アトラクションを出ると、祐巳は満足したように背伸びをする。
「楽しかったねー、祐麒も面白かったでしょう?」
「隣で祐巳がぎゃーぎゃー叫んでばっかりだったからなー。本当、怖がりだよな、まったく」
「何よー、祐麒だって随分と楽しんでいたくせにー」
「そんなことないよ、子供だましだって、あんなの」
「そう? その割には鼻の下のばしていたけどー? 私がこうするたびに」言いながら、祐巳は腕を組んで胸を押し付けてきた。
「ばっ……!? ゆ、祐巳、お前っ!?」顔が赤くなる。祐巳は、悪戯っぽく笑う。
「へへ、今日、つきあってくれたお礼」さらに、強くしがみついてくる。
「ばーか、そんなんでお礼になるわけないだろ、祐巳程度の胸でさ」
「なんだとーっ?」
腕を組みながら二人、仲良く遊園地デート。こんな休日もまたよいものだなと思う祐麒なのであった。

 

<5>

日出実は悩んでいた。
何に悩んでいたかというと、部活動のことである。
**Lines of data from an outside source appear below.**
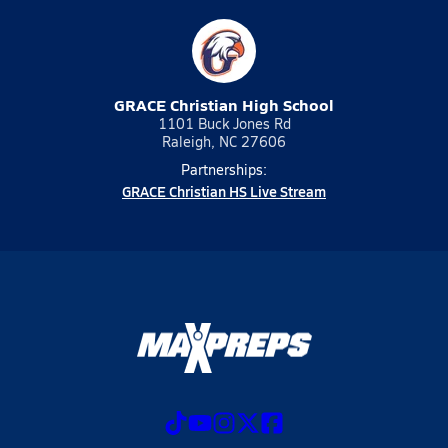
GRACE Christian High School
1101 Buck Jones Rd
Raleigh, NC 27606
Partnerships:
GRACE Christian HS Live Stream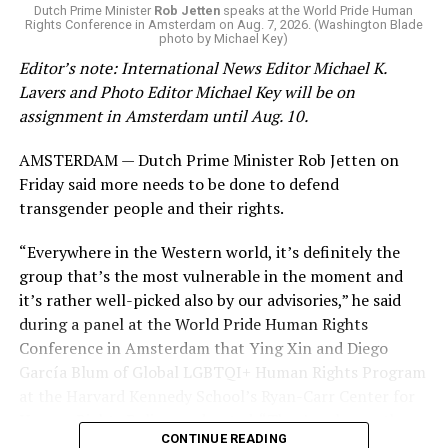
K-12 Dive, a publication that focuses its reporting on
Dutch Prime Minister
Rob Jetten
speaks at the World Pride Human
Rights Conference in Amsterdam on Aug. 7, 2026. (Washington Blade
news related to K-12 education,
first published a list
of
photo by Michael Key)
these data collection changes from 2024-2025 to 2025-
Editor’s note: International News Editor Michael K.
2026.
Lavers and Photo Editor Michael Key will be on
assignment in Amsterdam until Aug. 10.
These questions, as well as others that included LGBTQ
student topics on treatment in schools, were added to
AMSTERDAM — Dutch Prime Minister Rob Jetten on
the CRDC under the Biden-Harris administration. By
Friday said more needs to be done to defend
including these questions, policymakers hoped this
transgender people and their rights.
would lead to increased investigations into
discrimination complaints, initiate compliance reviews,
“Everywhere in the Western world, it’s definitely the
and provide policy guidance to districts, according to
group that’s the most vulnerable in the moment and
Education Department documents.
it’s rather well-picked also by our advisories,” he said
during a panel at the World Pride Human Rights
The CRDC also eliminated the mention of “gender
Conference in Amsterdam that Ying Xin and Diego
identity” from the definition of rape and sexual assault.
García Blum of Global LGBTQI+ Human Rights Program
The prior collection of data (before the Trump-Vance
at the Harvard Kennedy School’s Ryan-Carr Center for
administration changed it) defined rape as something
Human Rights Policy moderated. “They’ve chosen the
that could be done to “all students, regardless of sex, or
CONTINUE READING
smallest group within our broader community (trans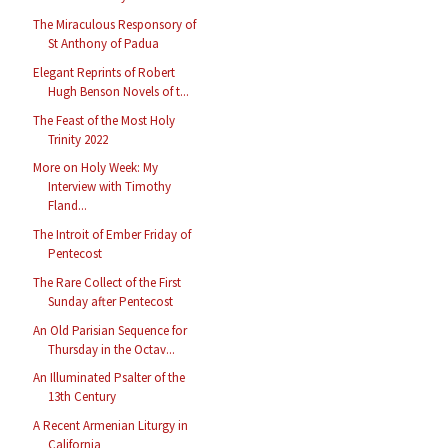
The Miraculous Responsory of
St Anthony of Padua
Elegant Reprints of Robert
Hugh Benson Novels of t...
The Feast of the Most Holy
Trinity 2022
More on Holy Week: My
Interview with Timothy
Fland...
The Introit of Ember Friday of
Pentecost
The Rare Collect of the First
Sunday after Pentecost
An Old Parisian Sequence for
Thursday in the Octav...
An Illuminated Psalter of the
13th Century
A Recent Armenian Liturgy in
California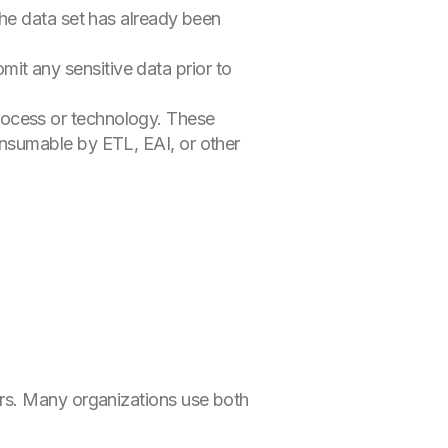
the data set has already been
t any sensitive data prior to
ocess or technology. These
onsumable by ETL, EAI, or other
rs. Many organizations use both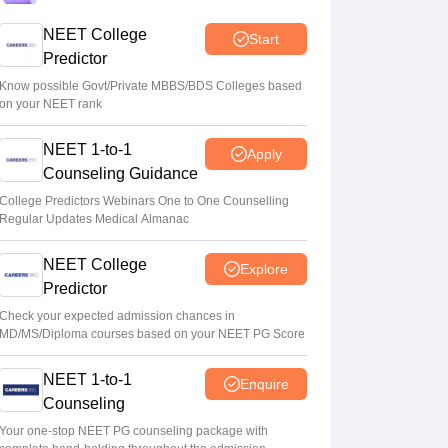
admissions
NEET College
Start
Soumi Roy
•
Aug 08, 2026
Predictor
5,000 new PG medical seats approved
Know possible Govt/Private MBBS/BDS Colleges based
on your NEET rank
under Centre’s medical education scheme
Ruchika Kumari
•
Aug 08, 2026
NEET 1-to-1
Apply
Counseling Guidance
CJP launches online petition urging PM
Modi to address youth on education, jobs,
College Predictors Webinars One to One Counselling
Regular Updates Medical Almanac
cost of living
Ruchika Kumari
•
Aug 08, 2026
NEET College
Explore
Predictor
Check your expected admission chances in
MD/MS/Diploma courses based on your NEET PG Score
NEET 1-to-1
Enquire
Counseling
Your one-stop NEET PG counseling package with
はっきりいって、プレッシャーに悩まされていた。
日出実の姉である真美、真美の姉であった三奈子、二人ともとても優秀だった。
オリジナリティーにあふれ読者を惹きつける記事を書く三奈子、構成・内容ともに隙がなくきっちりした記事を作る真美。
そんな優秀な二人の後を継いだ日出実は、自分の実力のなさに泣きそうになる。
それまではそれなりに日出実だって自信はあった。実際、同学年の中ではもっとも優秀だといわれている。
だけど、それだけではダメなのだ。先達をこえていかなければならないのだ。しかし、それが難しい。
「君、いつもそんな怖い顔しているの?」
言われたのは、そんな風に思い悩んでいる時期だった。顔をあげると、取材対象がいた。
花寺学院の前生徒会長である福沢祐麒。すでに生徒会長を退いたというのに、いまだ取材するのは、福沢祐巳の弟だから。
やはり紅薔薇さまである祐巳と姉弟というのは、記事のネタにはなりやすい。
「あ、す、すみませんっ、そんな、わ」そこまで厳しい表情をしていただろうかと、思わず赤面する。
「そうそう、そんな顔をしている方が可愛いよ」
「か、かわっ!?」
思いもよらないことを言われて、日出実は戸惑う。今まで、生意気とか後輩らしくないとか言われたことはあるが、可愛いなんて。
しかも、相手は男だ。日出実は当然のように、男性に対する免疫はなかった。
祐麒は、単に相手が緊張しているようにみえたから、なごませるように口にしたつもりなのだが。
「うん、やっぱり笑ってくれた方が、取材される方としても嬉しいな」
「わ、わ、笑って……ですか。えと、あ、はは」無理やりに笑って見せるが、実は笑うのは得意ではなかった。
日出実の強引な笑い顔を見て、だけど祐麒は笑いだした。
「うん、そう、その方がずっと魅力的だよ、日出実ちゃんは」
そんな風に言われて。
取材だということも忘れて、日出実は首まで赤くなるのであった。